Despite the chilly Canberra weather the atmosphere this past week at the Women in the Creative Arts conference has been incredibly warm. The academic papers, panels, performances and the rigorous discussions were all under-girded with encouragement and cheers of support. 

WICA composers, performers, academics. Photo William Hall

I was able to witness the impact Women of Note has had in the landscape, something I hadn’t realised from Perth. I was told countless stories about how my book had influenced people in their commissioning, their perfoming, and their careers.

Photo William Hall

 I was overwhelmed by how much people felt supported and affirmed by my work. And it was so exciting to see the next generation of composers learning from the work of their forebears:

“….I confess to my shame I hadn’t heard of Margaret Sutherland before now…”..
“…. a couple of years ago I read your book and decided I wanted to meet Helen Gifford, to see her, to commission her…”
“…the bridge building you are doing for the music industry is so important…”
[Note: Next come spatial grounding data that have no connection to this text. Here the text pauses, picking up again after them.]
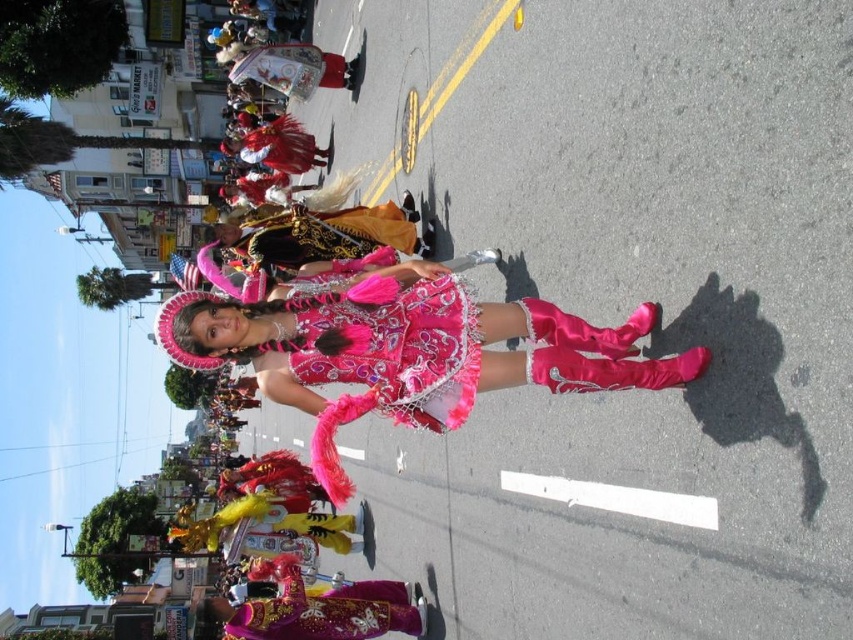 You are a photographer at the parade and want to capture both the shiny satin dress at center and the velvet gold and black vest at center in one frame. Which object should you position closer to the left side of your camera viewfinder to ensure both are visible?

To ensure both the shiny satin dress at center and the velvet gold and black vest at center are visible, position the shiny satin dress at center closer to the left side of your camera viewfinder since it is already to the left of the velvet gold and black vest at center in the scene.

You are a costume designer trying to decide which item to use for a performance. You have the shiny gold fabric at center and the velvet gold and black vest at center. Which item has a greater width?

The shiny gold fabric at center has a greater width than the velvet gold and black vest at center.

You are a photographer standing at the edge of the parade. You want to take a photo of both the shiny satin dress at center and the shiny gold fabric at center in the same frame. The camera you are using has a maximum focus range of 15 meters. Can you capture both objects in focus without moving your position?

The shiny satin dress at center is 15.19 meters away from the shiny gold fabric at center. Since the distance between them exceeds the camera maximum focus range of 15 meters, you cannot capture both objects in focus without moving your position. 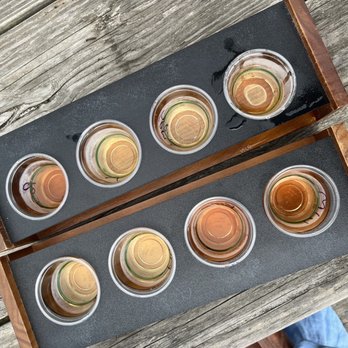 The width and height of the screenshot is (348, 348). What are the coordinates of `wooden surface` in the screenshot? It's located at (307, 301). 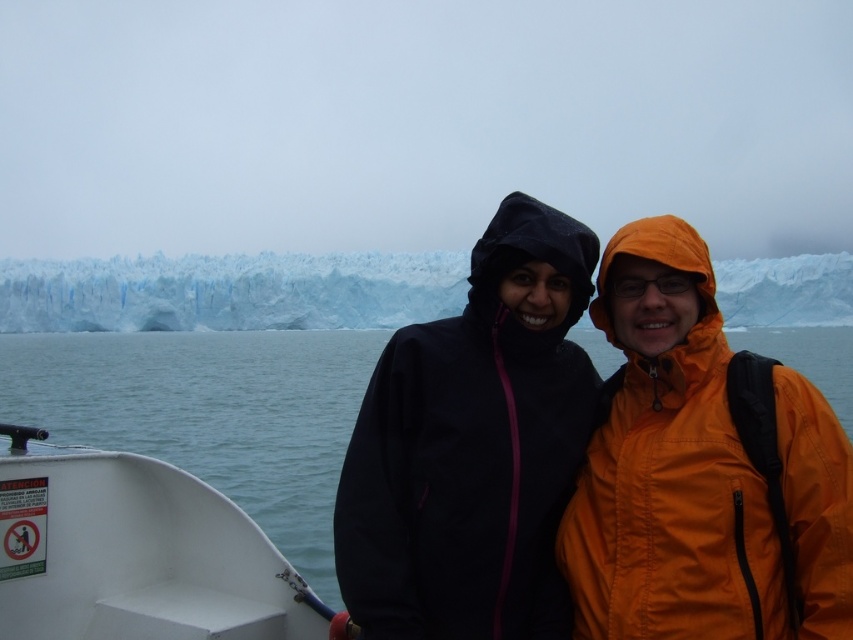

Liza Lim, Natalie Williams, Mathew Dewey (ABC), Naomi Johnson (ABC), Lisa Cheney
There are are significant changes afoot around the visibility and celebration of our women composers and I am so excited to be part of it.  47 papers, 4 recitals, 5 keynotes and 3 panels later I think some of the changes are going to stick this time around. In the immediate future:

* Cat Hope has offered to host the conference next year at Monash.
* Vanessa Tomlinson will be rollling out her research from Queensland University to include every tertiary institution documenting the works that are being performed in graduation recitals. 
* Joanna Drimatis is collating a database of graded works for performance by schools and community groups.

Add that to the ongoing work from the Hildegard Commissioning Project, the findings from the APRA/AMCOS commissioned report on results from RMIT research, the Skipping a Beat report, the Australian Women Screen Composers report, and there is a sense of growing awareness and action toward increasing visibility for women composers. 

I’ll post my keynote paper soon to add to the discussion. 

With the magnificent composer Judith Clingan

I have the satisfied feeling that my book has done what it was meant to do.
I sold out of copies of Women of Note at the conference. Which means my print run with Fremantle Press is finished and it is time for an eBook. 

So now it is time to head back home to my family, filled with a warm glow, and work out where to from here. 
Huge thanks to Natalie Williams and ANU for hosting this incredible event.